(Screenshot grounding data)
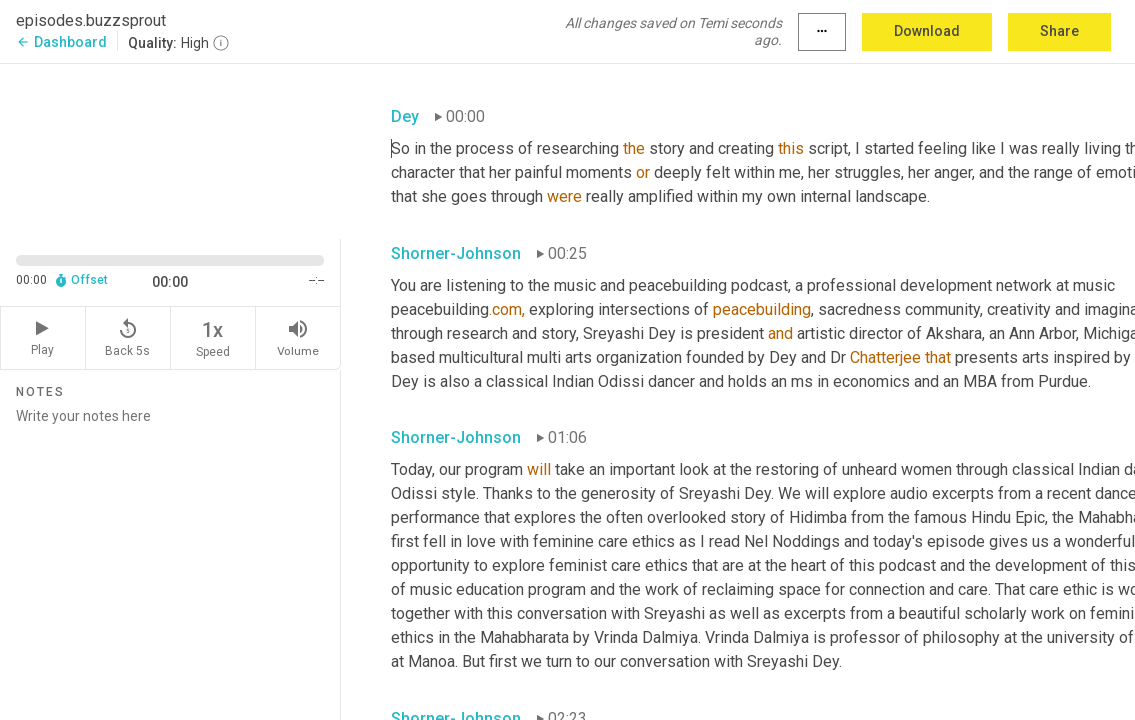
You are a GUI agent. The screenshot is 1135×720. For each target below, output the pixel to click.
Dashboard (61, 42)
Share (1059, 31)
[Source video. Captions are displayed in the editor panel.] (170, 149)
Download (927, 31)
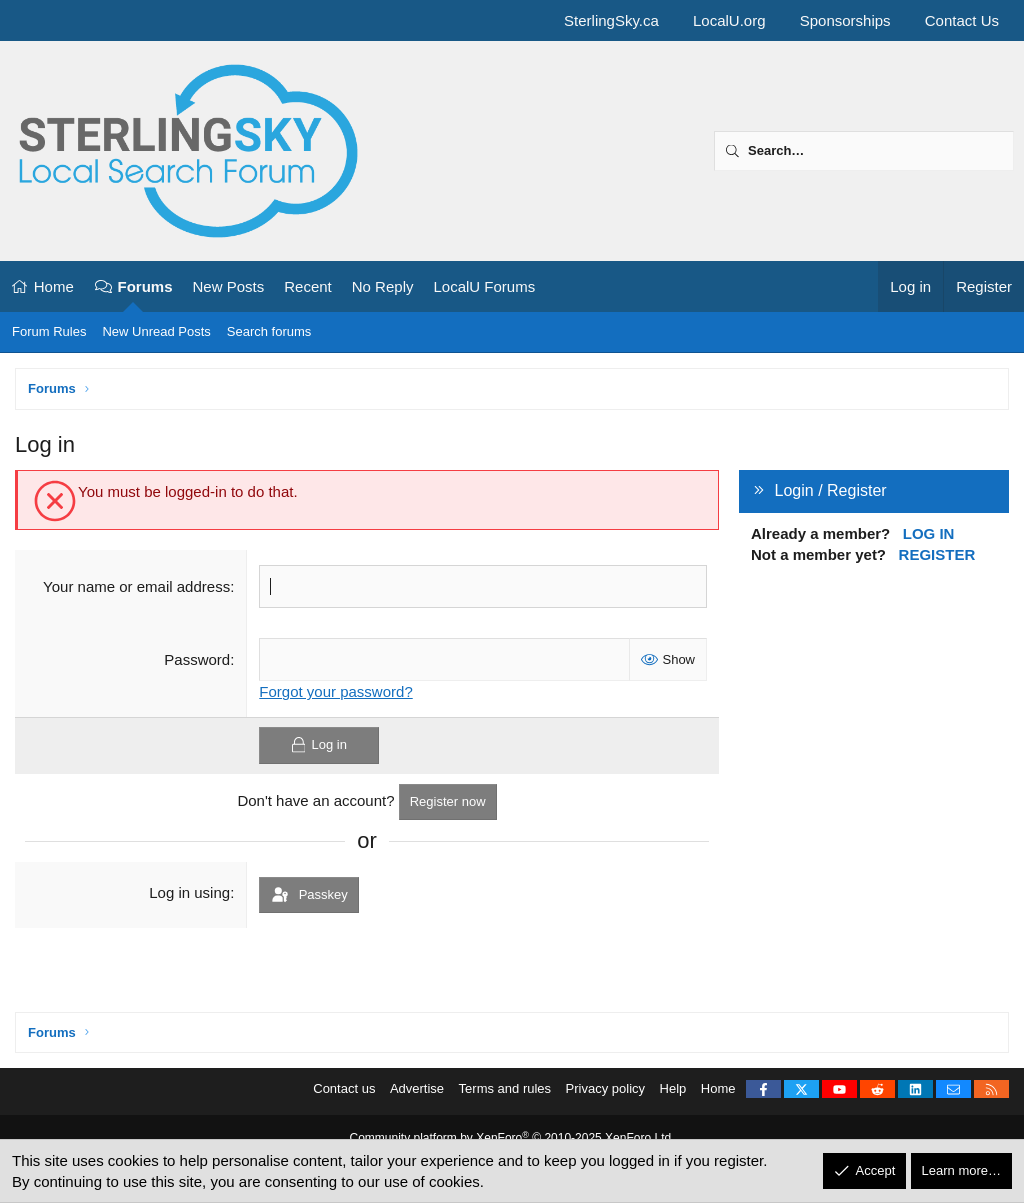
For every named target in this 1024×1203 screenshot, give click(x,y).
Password (197, 659)
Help (673, 1088)
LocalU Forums (484, 286)
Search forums (269, 331)
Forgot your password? (335, 691)
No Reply (383, 286)
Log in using (189, 892)
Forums (145, 286)
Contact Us (962, 20)
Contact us (344, 1088)
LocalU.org (729, 20)
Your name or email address (136, 586)
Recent (308, 286)
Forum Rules (49, 331)
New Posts (229, 286)
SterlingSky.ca (611, 20)
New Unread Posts (156, 331)
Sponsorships (845, 20)
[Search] (864, 151)
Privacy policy (605, 1088)
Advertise (417, 1088)
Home (54, 286)
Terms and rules (505, 1088)
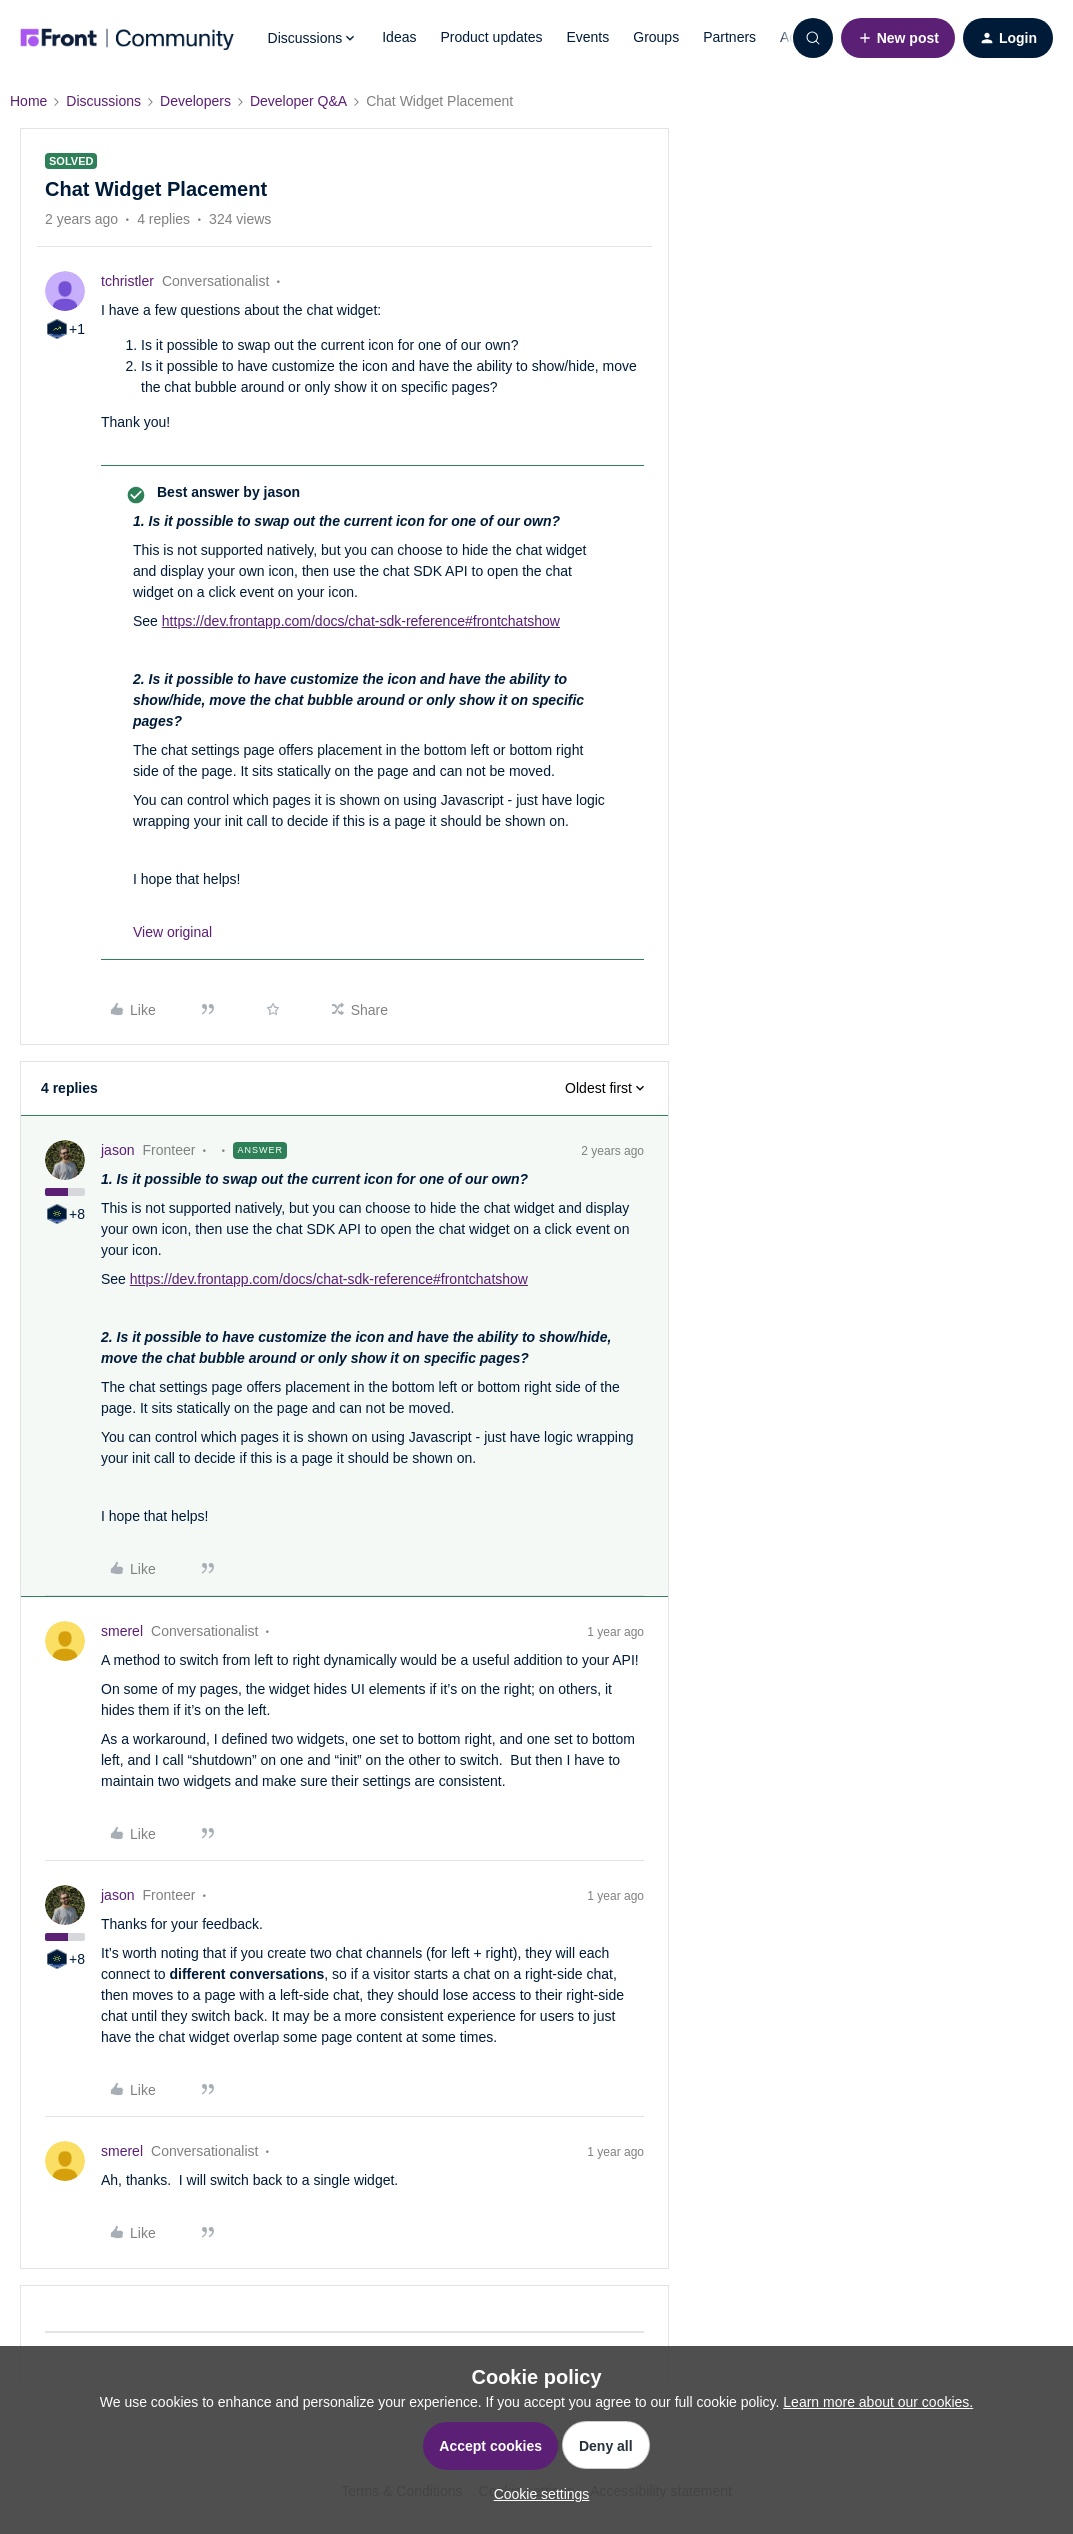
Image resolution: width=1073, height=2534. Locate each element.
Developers (195, 101)
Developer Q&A (298, 101)
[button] (898, 38)
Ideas (399, 37)
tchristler (127, 281)
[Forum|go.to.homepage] (127, 38)
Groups (656, 37)
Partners (729, 37)
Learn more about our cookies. (878, 2402)
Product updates (491, 37)
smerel (122, 1631)
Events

- Action item
Looking above, find the stretch of lines that opens with the one holding "New Unread Posts (156, 331)" and closes with the one holding "Groups (656, 37)". Copy it exactly, pictures excluded.

- Solution to this problem
New Unread Posts (156, 331)
Sponsorships (845, 20)
[Search] (864, 151)
Privacy policy (605, 1088)
Advertise (417, 1088)
Home (54, 286)
Terms and rules (505, 1088)
Image resolution: width=1073, height=2534. Locate each element.
Developers (195, 101)
Developer Q&A (298, 101)
[button] (898, 38)
Ideas (399, 37)
tchristler (127, 281)
[Forum|go.to.homepage] (127, 38)
Groups (656, 37)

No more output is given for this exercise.